Hi @ColeWunderlich ,
I have mostly developed the splatter-based developed because that has become the favorable choice for most of the users. What you did by transposing and using the --custom
flag should be right.
modifiedCellName
should be the unchanged version of cell, I just added UMI in my latest commit to it. Let me know if that works.
Thanks
Hey @hiraksarkar,
Sorry for taking so long to get back to you.
That makes sense. From reading some of the old issues I got the impression that splatter-mode
was the only mode currently supported.
I applied the new fix and performed a test run, everything looks like it is working as expected. Thanks for the update!
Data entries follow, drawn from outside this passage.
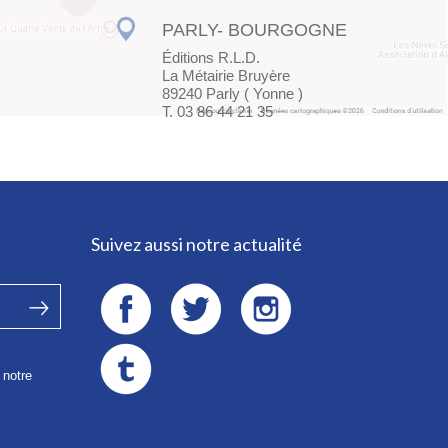
PARLY- BOURGOGNE
Éditions R.L.D.
La Métairie Bruyère
89240 Parly ( Yonne )
T. 03 86 44 21 35
Suivez aussi notre actualité
 notre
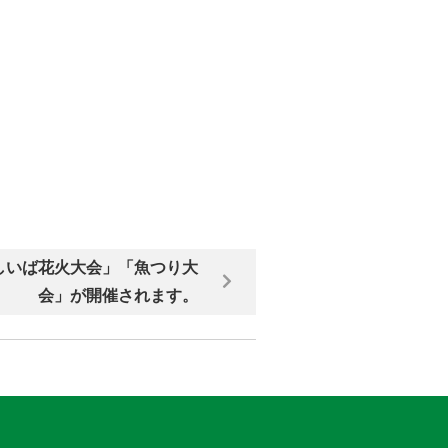
しいば花火大会」「魚つり大
会」が開催されます。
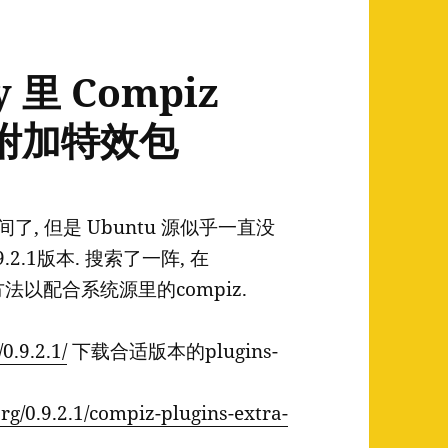
y 里 Compiz
失的附加特效包
间了, 但是 Ubuntu 源似乎一直没
9.2.1版本. 搜索了一阵, 在
译方法以配合系统源里的compiz.
0.9.2.1/
下载合适版本的plugins-
org/0.9.2.1/compiz-plugins-extra-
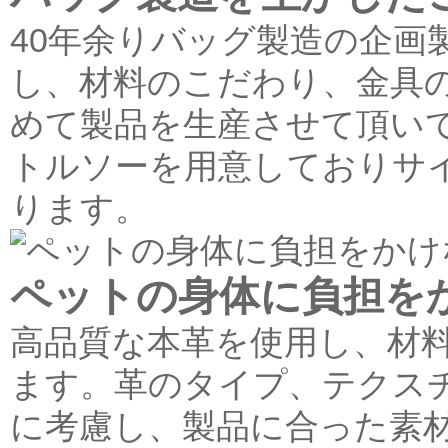
40年余りバッグ製造の企画
し、材料のこだわり、金具
めて製品を生産させて頂い
トルソーを用意しておりサ
ります。
ペットの身体に負担を
高品質な本革を使用し、材
ます。革のタイプ、テクス
に考慮し、製品に合った素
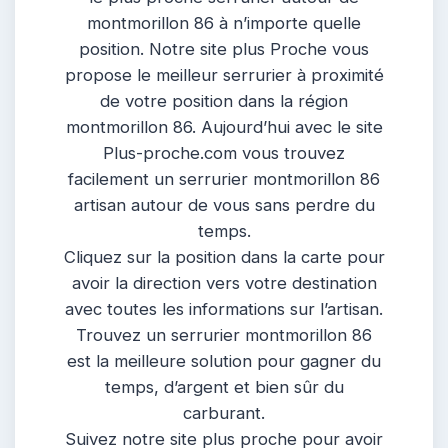
montmorillon 86 à n’importe quelle
position. Notre site plus Proche vous
propose le meilleur serrurier à proximité
de votre position dans la région
montmorillon 86. Aujourd’hui avec le site
Plus-proche.com vous trouvez
facilement un serrurier montmorillon 86
artisan autour de vous sans perdre du
temps.
Cliquez sur la position dans la carte pour
avoir la direction vers votre destination
avec toutes les informations sur l’artisan.
Trouvez un serrurier montmorillon 86
est la meilleure solution pour gagner du
temps, d’argent et bien sûr du
carburant.
Suivez notre site plus proche pour avoir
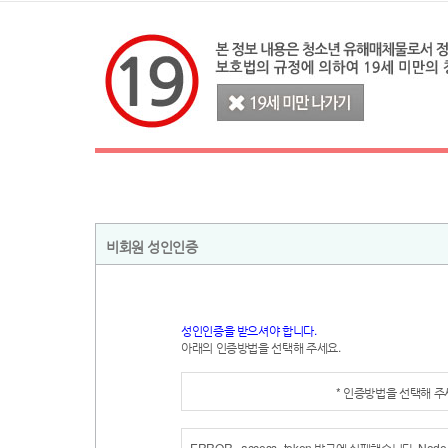
비회원 성인인증
성인인증을 받으셔야 합니다.
아래의 인증방법을 선택해 주세요.
* 인증방법을 선택해 
ERROR - access_token 발급에 실패했습니다. Node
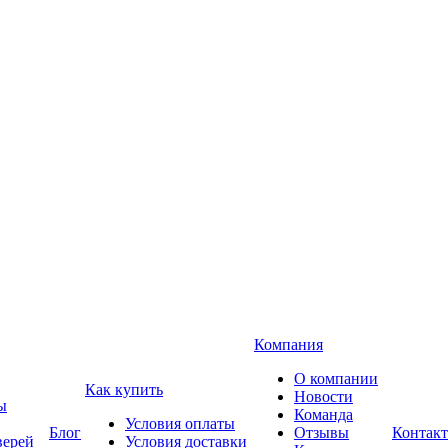
Компания
О компании
Как купить
Новости
ы
Команда
Условия оплаты
Блог
Отзывы
Контак
верей
Условия доставки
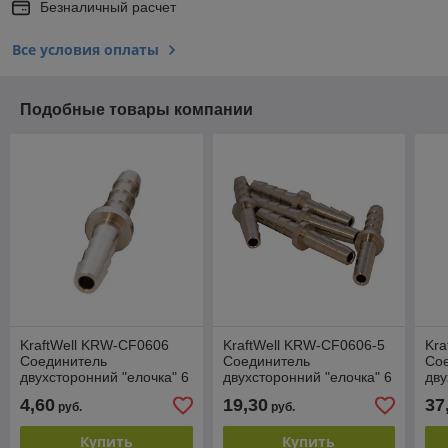
Безналичный расчет
Все условия оплаты
Подобные товары компании
KraftWell KRW-CF0606
KraftWell KRW-CF0606-5
Kra
Соединитель
Соединитель
Со
двухсторонний "елочка" 6
двухсторонний "елочка" 6
дву
мм, 1 шт
мм, 5 шт
мм,
4,60
19,30
37
руб.
руб.
Купить
Купить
I also have a few questions about how to run minnow properly. Would this thread be a good place to discuss them?
Hi @ColeWunderlich ,
Feel free to ask here or drop me an email at hiraksarkar.cs@gmail.com, we can chat more. If you want to discuss the modes or modifications, I won't close the issue. Please let me know.
Thanks
Closing this due to inactivity.
Hello,
Is there a way to get the true UMI sequence for each read?
So far after running minnow my read names look like this (example from R1 file):
The cell barcode is clearly in the read name, but there is no information about the true UMI sequence for the read. I also cannot find this information anywhere else in the minnow output.
This information seems critical since the observed UMI sequence may contain PCR errors.
Is this a bug or does minnow not normally give you information about the true UMI sequence for each read?